I had one question. In your video, you first started off by creating a manual snapshot of your root pool (i think?). But I have a root dataset that has all my child datasets (and nested child datasets).

Should I take a manual snapshot of my root dataset instead (where you did the root pool/I guess in your case it’s kind of both the root pool and the root dataset?). Is there advantage (or disadvantage) to taking manual snapshot of the storage pool instead of my root dataset?

Or is that first manual snapshot in your video not required for the automated snapshots? It was more of just an example?

Thank you!

It was an example

Thank you very much, Stux!

I have another question that’s kind of off topic:

Do you know if shadow copies are buggy and unreliable when using nested datasets? (in windows 11 environment for clients)

I’m getting a lot of weird issues where sometimes a shadow copy just doesn’t get created on it’s schedule, sometimes there’s shadow copies then later they disappear, lots of times the shadow copy doesn’t show all the contents of the folder and then sometimes it will (most of time it’s missing items - all folders have the exact same permissions), most of time the shadow copy will get created with only what was added but it won’t show anything else that exists in the folder. Sometimes it will show a shadow copy and you try to open it and you get the message "The previous version of “XXX” from Today, June 29 2025, 3:00 PM no longer exists. Select a different version and try again (even though I just opened it a few minutes ago - restarting smb service might be the cause of this for some reason). Restarting smb service may or may not help in some situations. I’ve been testing it for many hours with no luck…

I started searching it online and see other people complain about shadow copies and nested datasets but they seem to be from a year+ ago.
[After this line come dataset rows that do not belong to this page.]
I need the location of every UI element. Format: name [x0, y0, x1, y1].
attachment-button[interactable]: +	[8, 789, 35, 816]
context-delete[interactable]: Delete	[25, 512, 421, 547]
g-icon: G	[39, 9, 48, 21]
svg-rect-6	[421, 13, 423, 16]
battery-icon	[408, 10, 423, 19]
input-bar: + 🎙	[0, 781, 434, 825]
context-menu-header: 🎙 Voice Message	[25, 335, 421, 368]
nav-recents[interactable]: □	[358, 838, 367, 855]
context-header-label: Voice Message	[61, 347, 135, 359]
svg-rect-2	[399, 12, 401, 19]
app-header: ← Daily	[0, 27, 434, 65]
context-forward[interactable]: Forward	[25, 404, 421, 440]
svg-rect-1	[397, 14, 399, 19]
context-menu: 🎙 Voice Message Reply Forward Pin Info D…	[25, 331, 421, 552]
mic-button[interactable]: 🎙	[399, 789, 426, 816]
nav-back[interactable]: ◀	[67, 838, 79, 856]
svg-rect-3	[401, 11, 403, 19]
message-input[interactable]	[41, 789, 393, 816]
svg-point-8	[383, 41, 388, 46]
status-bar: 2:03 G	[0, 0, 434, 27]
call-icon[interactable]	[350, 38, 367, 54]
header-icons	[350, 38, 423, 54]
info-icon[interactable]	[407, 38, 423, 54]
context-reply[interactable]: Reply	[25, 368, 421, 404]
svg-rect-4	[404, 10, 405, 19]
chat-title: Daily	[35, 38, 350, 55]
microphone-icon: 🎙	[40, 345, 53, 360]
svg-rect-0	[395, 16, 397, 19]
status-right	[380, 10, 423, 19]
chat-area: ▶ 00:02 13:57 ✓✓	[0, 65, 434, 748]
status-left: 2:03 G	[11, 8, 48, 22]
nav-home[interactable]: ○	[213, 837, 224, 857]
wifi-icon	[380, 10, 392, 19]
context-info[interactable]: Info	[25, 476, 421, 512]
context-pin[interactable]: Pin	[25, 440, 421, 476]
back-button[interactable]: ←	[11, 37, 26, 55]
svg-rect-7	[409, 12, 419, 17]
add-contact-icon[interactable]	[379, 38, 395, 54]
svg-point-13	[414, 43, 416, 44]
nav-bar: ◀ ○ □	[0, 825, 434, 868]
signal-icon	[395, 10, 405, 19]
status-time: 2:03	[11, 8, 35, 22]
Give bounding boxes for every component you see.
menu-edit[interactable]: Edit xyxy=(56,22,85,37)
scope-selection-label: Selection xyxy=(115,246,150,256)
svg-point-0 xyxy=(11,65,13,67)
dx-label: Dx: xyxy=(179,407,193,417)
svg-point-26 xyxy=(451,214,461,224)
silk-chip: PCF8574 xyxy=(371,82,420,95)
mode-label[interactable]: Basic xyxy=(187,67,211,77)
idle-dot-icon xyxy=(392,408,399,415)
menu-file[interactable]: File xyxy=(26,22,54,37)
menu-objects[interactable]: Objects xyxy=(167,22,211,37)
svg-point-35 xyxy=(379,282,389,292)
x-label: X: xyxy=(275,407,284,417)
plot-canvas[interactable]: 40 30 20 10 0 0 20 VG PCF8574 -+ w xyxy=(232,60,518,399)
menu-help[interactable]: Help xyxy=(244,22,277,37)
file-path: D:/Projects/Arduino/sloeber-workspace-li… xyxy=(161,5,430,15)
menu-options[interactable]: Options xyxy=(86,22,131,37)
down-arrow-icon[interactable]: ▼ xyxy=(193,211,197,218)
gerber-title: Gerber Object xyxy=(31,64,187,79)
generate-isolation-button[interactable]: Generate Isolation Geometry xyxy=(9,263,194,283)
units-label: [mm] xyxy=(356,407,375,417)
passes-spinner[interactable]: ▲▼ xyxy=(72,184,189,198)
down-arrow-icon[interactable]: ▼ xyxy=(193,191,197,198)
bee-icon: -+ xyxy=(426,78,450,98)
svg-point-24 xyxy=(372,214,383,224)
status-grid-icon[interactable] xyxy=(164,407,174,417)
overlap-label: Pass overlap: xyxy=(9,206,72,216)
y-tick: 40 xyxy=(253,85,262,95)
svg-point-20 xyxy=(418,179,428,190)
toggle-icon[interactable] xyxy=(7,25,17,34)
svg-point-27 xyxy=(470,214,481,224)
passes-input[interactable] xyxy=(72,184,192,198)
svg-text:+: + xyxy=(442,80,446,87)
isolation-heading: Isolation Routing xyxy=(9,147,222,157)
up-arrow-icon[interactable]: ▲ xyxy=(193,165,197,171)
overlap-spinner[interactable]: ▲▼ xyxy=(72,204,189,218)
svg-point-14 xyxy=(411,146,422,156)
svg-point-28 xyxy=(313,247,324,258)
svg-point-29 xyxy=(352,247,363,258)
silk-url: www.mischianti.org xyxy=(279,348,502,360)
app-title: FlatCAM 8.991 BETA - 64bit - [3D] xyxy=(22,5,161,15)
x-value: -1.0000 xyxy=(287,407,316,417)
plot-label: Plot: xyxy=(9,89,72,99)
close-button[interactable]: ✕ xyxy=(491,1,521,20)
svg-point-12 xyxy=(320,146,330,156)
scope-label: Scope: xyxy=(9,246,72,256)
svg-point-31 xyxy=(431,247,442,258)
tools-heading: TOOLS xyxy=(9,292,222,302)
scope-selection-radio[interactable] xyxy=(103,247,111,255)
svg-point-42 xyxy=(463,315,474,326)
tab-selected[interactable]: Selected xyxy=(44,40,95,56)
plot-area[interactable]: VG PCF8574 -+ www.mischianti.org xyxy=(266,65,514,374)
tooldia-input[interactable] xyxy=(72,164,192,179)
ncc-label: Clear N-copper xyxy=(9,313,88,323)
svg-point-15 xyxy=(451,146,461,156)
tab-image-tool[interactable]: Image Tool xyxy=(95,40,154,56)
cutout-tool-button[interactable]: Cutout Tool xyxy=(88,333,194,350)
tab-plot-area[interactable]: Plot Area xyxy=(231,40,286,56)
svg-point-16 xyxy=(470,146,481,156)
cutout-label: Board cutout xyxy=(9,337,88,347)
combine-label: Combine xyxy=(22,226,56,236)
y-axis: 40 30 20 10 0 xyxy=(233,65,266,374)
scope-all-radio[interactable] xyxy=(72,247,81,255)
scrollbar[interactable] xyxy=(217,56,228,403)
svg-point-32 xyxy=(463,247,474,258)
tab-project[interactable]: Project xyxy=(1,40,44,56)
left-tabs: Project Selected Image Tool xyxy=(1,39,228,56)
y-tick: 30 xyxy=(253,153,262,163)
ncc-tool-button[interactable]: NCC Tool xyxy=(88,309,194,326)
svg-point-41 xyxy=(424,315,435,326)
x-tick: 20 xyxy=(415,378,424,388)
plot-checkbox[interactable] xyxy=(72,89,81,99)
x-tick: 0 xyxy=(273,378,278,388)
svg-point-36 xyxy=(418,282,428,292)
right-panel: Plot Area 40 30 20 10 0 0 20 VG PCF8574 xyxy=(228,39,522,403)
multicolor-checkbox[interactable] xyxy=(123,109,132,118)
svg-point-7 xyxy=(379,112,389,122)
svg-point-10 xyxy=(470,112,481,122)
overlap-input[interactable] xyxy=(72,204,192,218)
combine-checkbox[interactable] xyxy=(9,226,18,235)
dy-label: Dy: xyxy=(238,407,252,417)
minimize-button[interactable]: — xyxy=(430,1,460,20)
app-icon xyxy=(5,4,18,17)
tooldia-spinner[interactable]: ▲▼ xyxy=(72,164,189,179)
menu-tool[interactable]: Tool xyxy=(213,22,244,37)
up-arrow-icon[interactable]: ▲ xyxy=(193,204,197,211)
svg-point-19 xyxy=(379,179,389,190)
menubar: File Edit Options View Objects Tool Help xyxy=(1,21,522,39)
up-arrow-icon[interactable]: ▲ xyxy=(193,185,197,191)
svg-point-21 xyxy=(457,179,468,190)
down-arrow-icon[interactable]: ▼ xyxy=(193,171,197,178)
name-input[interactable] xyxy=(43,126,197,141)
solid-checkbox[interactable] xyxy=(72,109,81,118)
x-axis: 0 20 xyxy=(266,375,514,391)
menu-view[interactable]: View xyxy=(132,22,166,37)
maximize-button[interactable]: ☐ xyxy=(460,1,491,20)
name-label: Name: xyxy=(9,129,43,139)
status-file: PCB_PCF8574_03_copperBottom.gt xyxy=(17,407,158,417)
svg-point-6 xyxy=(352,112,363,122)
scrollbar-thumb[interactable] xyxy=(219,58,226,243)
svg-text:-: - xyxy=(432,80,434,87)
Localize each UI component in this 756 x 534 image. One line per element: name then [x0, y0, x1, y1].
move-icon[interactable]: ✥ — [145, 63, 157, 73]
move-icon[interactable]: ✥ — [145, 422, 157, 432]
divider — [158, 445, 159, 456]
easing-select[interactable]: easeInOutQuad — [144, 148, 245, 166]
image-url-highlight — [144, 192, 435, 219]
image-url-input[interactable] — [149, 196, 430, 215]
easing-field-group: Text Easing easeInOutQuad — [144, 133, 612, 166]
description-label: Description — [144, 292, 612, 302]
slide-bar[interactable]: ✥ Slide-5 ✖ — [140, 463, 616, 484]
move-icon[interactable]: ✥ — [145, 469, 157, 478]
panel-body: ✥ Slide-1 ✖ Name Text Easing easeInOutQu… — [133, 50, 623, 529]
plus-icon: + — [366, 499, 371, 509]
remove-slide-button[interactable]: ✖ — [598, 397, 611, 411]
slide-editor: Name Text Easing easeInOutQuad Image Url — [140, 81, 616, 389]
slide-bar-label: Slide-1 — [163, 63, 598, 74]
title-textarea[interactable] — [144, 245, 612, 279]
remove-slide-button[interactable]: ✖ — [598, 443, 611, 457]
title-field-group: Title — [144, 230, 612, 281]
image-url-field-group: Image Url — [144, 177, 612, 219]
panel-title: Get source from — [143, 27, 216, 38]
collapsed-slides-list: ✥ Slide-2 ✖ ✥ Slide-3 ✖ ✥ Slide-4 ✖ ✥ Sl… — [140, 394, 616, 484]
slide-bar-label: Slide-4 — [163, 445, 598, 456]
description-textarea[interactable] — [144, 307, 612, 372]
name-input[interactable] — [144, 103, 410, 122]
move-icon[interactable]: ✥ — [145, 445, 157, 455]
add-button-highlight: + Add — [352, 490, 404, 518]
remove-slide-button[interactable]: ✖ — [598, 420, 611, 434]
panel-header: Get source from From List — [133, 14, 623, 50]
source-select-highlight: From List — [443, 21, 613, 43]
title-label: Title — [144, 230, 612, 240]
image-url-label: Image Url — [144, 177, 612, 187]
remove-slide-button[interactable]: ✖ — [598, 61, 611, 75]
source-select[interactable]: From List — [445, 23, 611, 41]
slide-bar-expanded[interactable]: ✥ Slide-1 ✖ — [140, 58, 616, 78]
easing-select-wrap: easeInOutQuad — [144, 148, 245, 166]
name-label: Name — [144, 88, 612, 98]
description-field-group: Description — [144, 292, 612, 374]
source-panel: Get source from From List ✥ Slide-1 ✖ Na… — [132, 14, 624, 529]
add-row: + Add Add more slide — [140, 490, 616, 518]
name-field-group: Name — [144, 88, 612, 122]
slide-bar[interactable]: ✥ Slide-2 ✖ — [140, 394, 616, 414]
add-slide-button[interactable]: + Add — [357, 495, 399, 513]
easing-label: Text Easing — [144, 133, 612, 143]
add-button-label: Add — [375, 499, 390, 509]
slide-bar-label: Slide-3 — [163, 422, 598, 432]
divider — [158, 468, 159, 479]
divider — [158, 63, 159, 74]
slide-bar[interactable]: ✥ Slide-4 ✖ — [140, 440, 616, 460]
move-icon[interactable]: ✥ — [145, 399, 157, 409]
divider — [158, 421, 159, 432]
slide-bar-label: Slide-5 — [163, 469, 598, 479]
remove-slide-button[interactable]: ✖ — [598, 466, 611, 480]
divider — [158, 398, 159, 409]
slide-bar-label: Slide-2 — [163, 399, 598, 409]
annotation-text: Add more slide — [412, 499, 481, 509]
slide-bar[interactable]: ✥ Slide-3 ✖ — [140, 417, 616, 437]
I’m testing just using a single dataset and shadow copies seems to work perfectly so far. Even when nesting folders.

If that’s the case (and it’s an on-going issue), I may have to rebuild my truenas structure to just use single datasets (no nested datasets) and then create the directory structure within windows.

Thanks! Just really want to know if you know it to be glitchy for nested datasets.

Well, using nested datasets is not recommended inside SMB shares, as such, I haven’t tested it, and I would not be surprised if it were unreliable.

Roger that. Thanks again, you saved me from a lot of pain in the future! Be well please!